- **Activity**:
Exactly the lines from the one containing "Напишите в поддержку — контакты рядом" through the end of the data, and nothing more, should be retyped; pictures stay out.

───── Information supplied

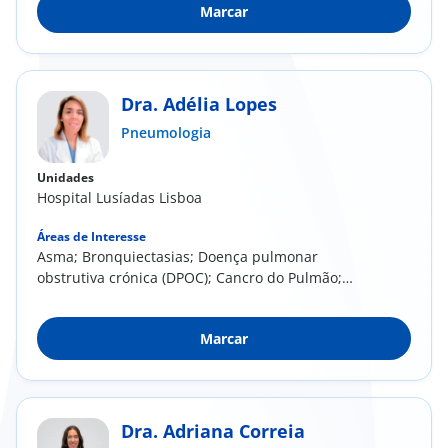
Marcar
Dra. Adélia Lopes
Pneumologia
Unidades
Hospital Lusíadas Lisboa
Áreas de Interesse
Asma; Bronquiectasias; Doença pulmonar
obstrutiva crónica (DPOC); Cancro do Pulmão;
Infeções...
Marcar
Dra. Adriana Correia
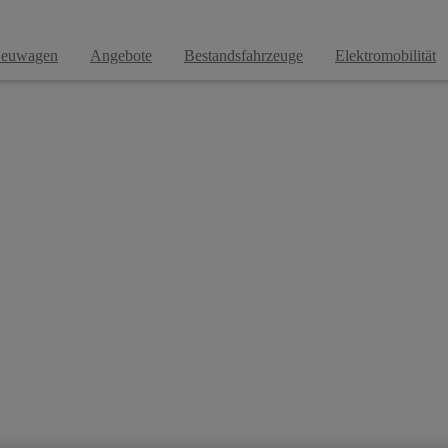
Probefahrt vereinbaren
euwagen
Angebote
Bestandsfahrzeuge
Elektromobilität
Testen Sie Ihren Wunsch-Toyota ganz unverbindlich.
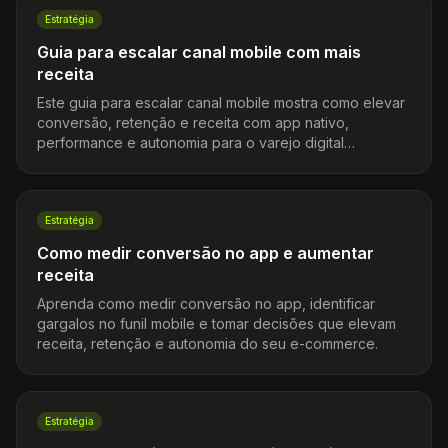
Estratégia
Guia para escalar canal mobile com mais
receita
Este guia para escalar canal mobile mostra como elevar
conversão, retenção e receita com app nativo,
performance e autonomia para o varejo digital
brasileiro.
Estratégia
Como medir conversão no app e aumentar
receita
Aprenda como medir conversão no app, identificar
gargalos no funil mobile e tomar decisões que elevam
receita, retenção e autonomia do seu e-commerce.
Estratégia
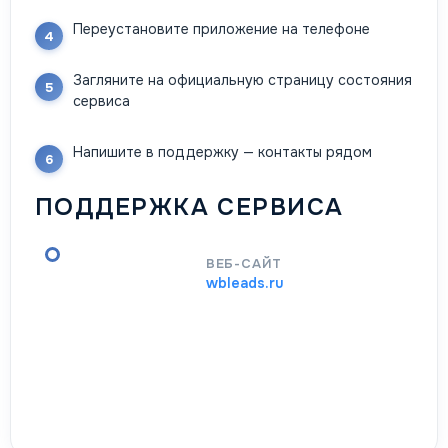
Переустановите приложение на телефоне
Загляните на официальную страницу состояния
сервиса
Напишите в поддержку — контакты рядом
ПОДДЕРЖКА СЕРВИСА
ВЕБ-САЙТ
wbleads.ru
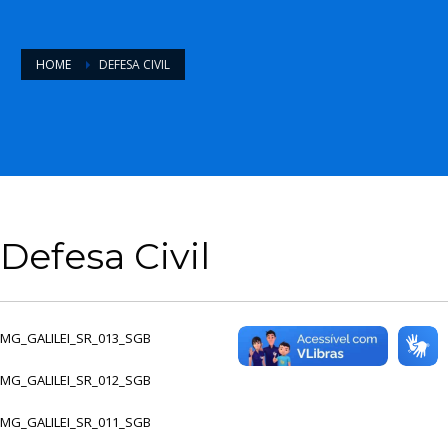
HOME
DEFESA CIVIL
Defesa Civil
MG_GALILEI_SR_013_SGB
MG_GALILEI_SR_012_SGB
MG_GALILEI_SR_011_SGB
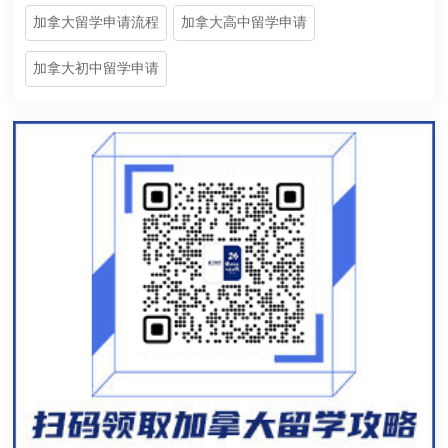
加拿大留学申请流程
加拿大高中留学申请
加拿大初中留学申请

──────────

- **Result for this exercise**:
Напишите в поддержку — контакты рядом
ПОДДЕРЖКА СЕРВИСА
ВЕБ-САЙТ
wbleads.ru
HOME
DEFESA CIVIL
Defesa Civil
MG_GALILEI_SR_013_SGB
MG_GALILEI_SR_012_SGB
MG_GALILEI_SR_011_SGB
加拿大留学申请流程
加拿大高中留学申请
加拿大初中留学申请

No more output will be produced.